Nuno Crato foi à Alemanha e trouxe na pasta o "milagre alemão" para vender em Portugal: um sistema de ensino que faz a seriação dos alunos logo aos 10 anos de idade, empurrando os que "revelam menos capacidades intelectuais" para o ensino vocacional ou profissional. A perversidade deste sistema, que reproduz as desigualdades sociais de partida e até as amplia, foi muito bem denunciada pelo artigo recente do Rodrigo Rivera e também bem colocada já há um tempo atrás pelo José Soeiro. A Presidente do Conselho Nacional de Educação, bem como outros especialistas ouvidos pelo jornal "Público", juntam-se ao coro de críticas, denunciando "uma situação flagrante de falta de equidade". A própria OCDE, bem como diversos especialistas alemães, alinham pelo mesmo diapasão, lembrando o aumento da iliteracia dos jovens alemães com 14 anos de idade.
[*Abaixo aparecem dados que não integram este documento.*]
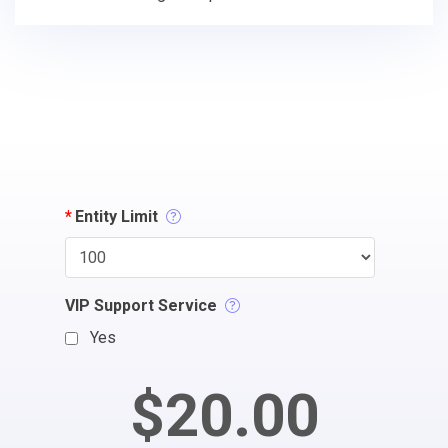
*
Entity Limit
VIP Support Service
Yes
$20.00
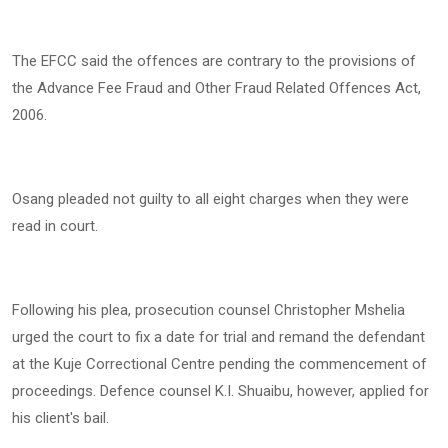
The EFCC said the offences are contrary to the provisions of
the Advance Fee Fraud and Other Fraud Related Offences Act,
2006.
Osang pleaded not guilty to all eight charges when they were
read in court.
Following his plea, prosecution counsel Christopher Mshelia
urged the court to fix a date for trial and remand the defendant
at the Kuje Correctional Centre pending the commencement of
proceedings. Defence counsel K.I. Shuaibu, however, applied for
his client's bail.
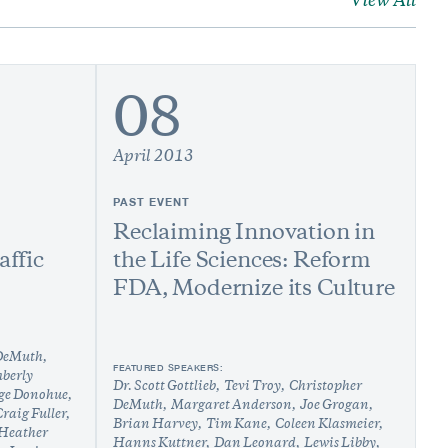
View All
08
April 2013
PAST EVENT
Reclaiming Innovation in
affic
the Life Sciences: Reform
FDA, Modernize its Culture
 DeMuth
FEATURED SPEAKERS:
berly
Dr. Scott Gottlieb
Tevi Troy
Christopher
ge Donohue
DeMuth
Margaret Anderson
Joe Grogan
raig Fuller
Brian Harvey
Tim Kane
Coleen Klasmeier
Heather
Hanns Kuttner
Dan Leonard
Lewis Libby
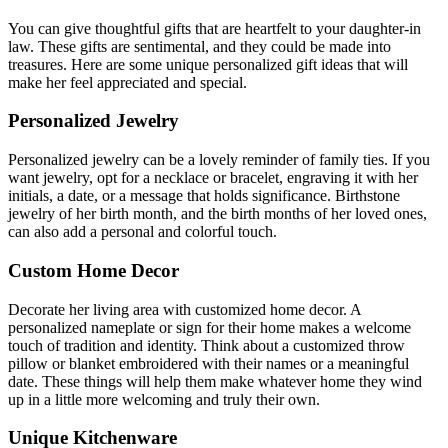
You can give thoughtful gifts that are heartfelt to your daughter-in
law.
These gifts are sentimental, and they could be made into
treasures.
Here are some unique personalized gift ideas that will
make her feel appreciated and special.
Personalized Jewelry
Personalized jewelry can be a lovely reminder of family ties. If you
want jewelry, opt for a necklace or bracelet, engraving it with her
initials, a date, or a message that holds significance. Birthstone
jewelry of her birth month, and the birth months of her loved ones,
can also add a personal and colorful touch.
Custom Home Decor
Decorate her living area with customized home decor. A
personalized nameplate or sign for their home makes a welcome
touch of tradition and identity. Think about a customized throw
pillow or blanket embroidered with their names or a meaningful
date. These things will help them make whatever home they wind
up in a little more welcoming and truly their own.
Unique Kitchenware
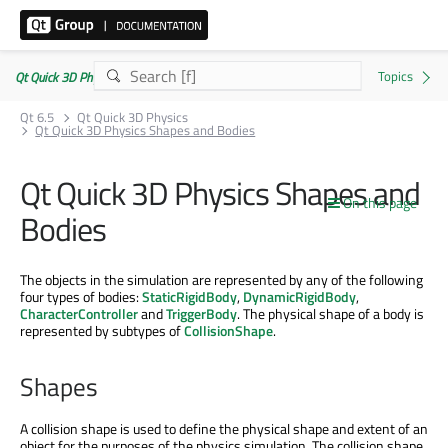
Qt Quick 3D Physics | Commercial or GPLv3
Qt 6.5
Qt Quick 3D Physics
Qt Quick 3D Physics Shapes and Bodies
Qt Quick 3D Physics Shapes and
On this page
Bodies
The objects in the simulation are represented by any of the following
four types of bodies:
StaticRigidBody
,
DynamicRigidBody
,
CharacterController
and
TriggerBody
. The physical shape of a body is
represented by subtypes of
CollisionShape
.
Shapes
A collision shape is used to define the physical shape and extent of an
object for the purposes of the physics simulation. The collision shape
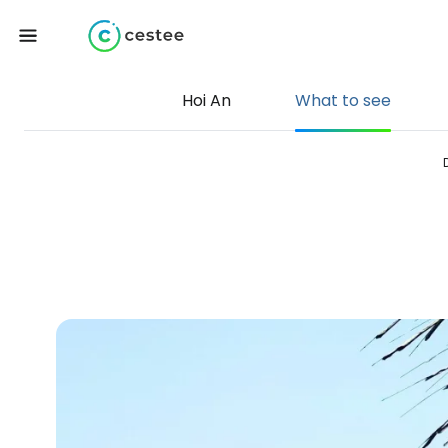
Hoi An
What to see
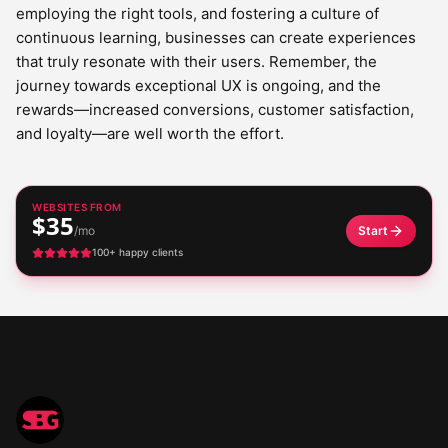
employing the right tools, and fostering a culture of
continuous learning, businesses can create experiences
that truly resonate with their users. Remember, the
journey towards exceptional UX is ongoing, and the
rewards—increased conversions, customer satisfaction,
and loyalty—are well worth the effort.
WEBSITES FROM
$35
/mo
Start
100+ happy clients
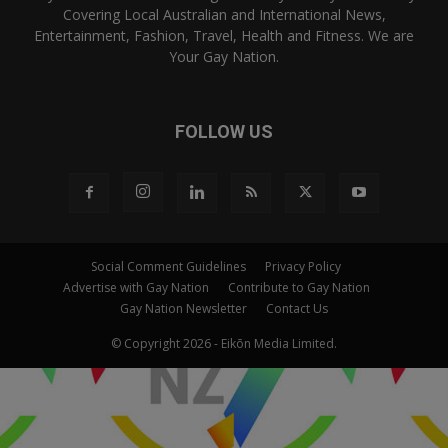
Covering Local Australian and International News,
Entertainment, Fashion, Travel, Health and Fitness. We are
Your Gay Nation.
FOLLOW US
Social Comment Guidelines
Privacy Policy
Advertise with Gay Nation
Contribute to Gay Nation
Gay Nation Newsletter
Contact Us
© Copyright 2026 - Eikōn Media Limited.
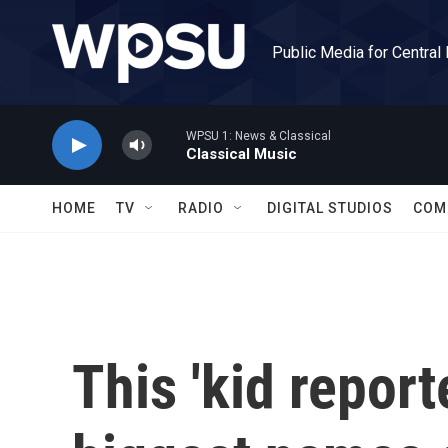
Skip to main content
Public Media for Central
WPSU 1: News & Classical
Classical Music
HOME
TV
RADIO
DIGITAL STUDIOS
COM
This 'kid report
Sobre esta questão, e para não repisar no que já foi escrito, quero apenas acrescentar duas notas, que decorrem de dados concretos publicados pela OCDE:
1 - Nuno Crato argumenta que este sistema de ensino traz inúmeras vantagens, principalmente porque permite reduzir o desemprego dos mais jovens, através de uma entrada mais precoce no mercado de trabalho. No entanto, segundo os dados do último relatório sobre Educação da OCDE, são precisamente os jovens que foram atirados para os cursos vocacionais de suposta entrada rápida no mercado de trabalho (até aos 15 anos) que engrossam as fileiras do desemprego ou dos profissionais mais mal pagos, facto que não passou despercebido à jornalista da SIC que noticiou a visita de Crato à Alemanha (veja-se aqui o vídeo). Na verdade, a taxa de desemprego dos jovens alemães com qualificações até ao equivalente ao nosso 9º ano de escolaridade é de 15,9% contra 12,5% da média dos países da OCDE (leia-se aqui o relatório da OCDE sobre o ensino na Alemanha). Aliás, o que é verdade tanto na Alemanha, como em Portugal, como em todos os países da OCDE, é que quanto mais alto o grau de instrução maior a probabilidade de se conseguir um emprego e com maior remuneração.*
2 - Ainda segundo a OCDE, o sistema de ensino Alemão é dos únicos em que os jovens têm mais probabilidades de ficarem com menos qualificações escolares do que os seus pais. Apenas 20% dos jovens alemães conseguem obter qualificações escolares superiores aos seus pais (na OCDE, a média é de 37%, e em Portugal é de 38%), sendo que 22% ficam com menos qualificações que os seus pais (na OCDE a média é de 13% e em Portugal é de 3%)**. Na verdade, a Alemanha é dos países com menos jovens dos 25 aos 34 anos com formação superior (26%, apenas 1% acima de Portugal e bem abaixo da média da OCDE que é de 38%). Na Alemanha a escola não serve de ascensor social. Porquê? Responde a OCDE: "De certa forma, a predominância de alemães que não atingem mais do que qualificações médias, reflete o sistema dual do país, no qual os cursos vocacionais do ensino secundário desempenham um papel preponderante".
Na Alemanha discriminam-se os alunos mais desfavorecidos (que serão desempregados ou muito mal pagos) e subjugam-se os restantes à ditadura das empresas, através de um ensino secundário cada vez mais determinado pelas necessidades destas, formando uma mão-de-obra ainda que relativamente qualificada, menos autónoma e mais servil e acrítica. Colocar a educação ao serviço do mercado e das empresas até pode trazer benefícios económicos a curto prazo num tecido económico como o alemão, mas que nunca compensarão o espírito crítico, a amplitude de conhecimentos e a formação prática, humanista e cidadã que a escola e a universidade podem e devem oferecer ao longo da vida, não só a cada um/a, mas também ao presente e futuro de toda a sociedade. Crato já fez a sua escolha: uma escola que exclui alguns e que, quanto aos outros, os domestica na engrenagem do capital. Pensar para quê?
* Tabelas A7.1b e A7.4ª do relatório Education at a Glance (Capítulo A).
** Tabela A6.3 do relatório Education at a Glance (Capítulo A).